**Task objective:**
Return, from the listing below, each line where the word "yang" appears.

/---

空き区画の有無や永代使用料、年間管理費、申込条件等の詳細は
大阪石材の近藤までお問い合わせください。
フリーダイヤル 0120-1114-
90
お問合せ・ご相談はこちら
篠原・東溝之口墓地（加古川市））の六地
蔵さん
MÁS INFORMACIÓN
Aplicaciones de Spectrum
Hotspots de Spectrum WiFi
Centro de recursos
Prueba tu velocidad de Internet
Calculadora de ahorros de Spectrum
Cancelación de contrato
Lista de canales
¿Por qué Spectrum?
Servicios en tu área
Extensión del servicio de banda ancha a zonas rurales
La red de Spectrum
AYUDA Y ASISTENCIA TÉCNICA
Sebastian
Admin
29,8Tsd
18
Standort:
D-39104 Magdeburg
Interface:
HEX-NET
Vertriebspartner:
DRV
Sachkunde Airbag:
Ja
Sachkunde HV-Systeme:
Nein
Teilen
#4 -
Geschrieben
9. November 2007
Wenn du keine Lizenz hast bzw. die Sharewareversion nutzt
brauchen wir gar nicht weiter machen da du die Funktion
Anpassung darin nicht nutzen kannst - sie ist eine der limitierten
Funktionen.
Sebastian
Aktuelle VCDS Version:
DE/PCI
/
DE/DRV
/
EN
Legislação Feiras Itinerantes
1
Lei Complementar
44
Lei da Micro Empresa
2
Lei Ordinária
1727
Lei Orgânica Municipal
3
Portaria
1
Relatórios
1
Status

\---
/---

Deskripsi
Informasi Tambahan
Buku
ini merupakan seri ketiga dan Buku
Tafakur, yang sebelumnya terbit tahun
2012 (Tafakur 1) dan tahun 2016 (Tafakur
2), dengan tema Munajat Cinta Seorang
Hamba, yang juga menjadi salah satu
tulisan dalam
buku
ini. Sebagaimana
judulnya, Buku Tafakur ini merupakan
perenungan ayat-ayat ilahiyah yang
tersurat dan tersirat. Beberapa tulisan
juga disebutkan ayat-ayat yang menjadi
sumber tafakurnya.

\---

**Answer space:**
Tafakur, yang sebelumnya terbit tahun
Hamba, yang juga menjadi salah satu
perenungan ayat-ayat ilahiyah yang
juga disebutkan ayat-ayat yang menjadi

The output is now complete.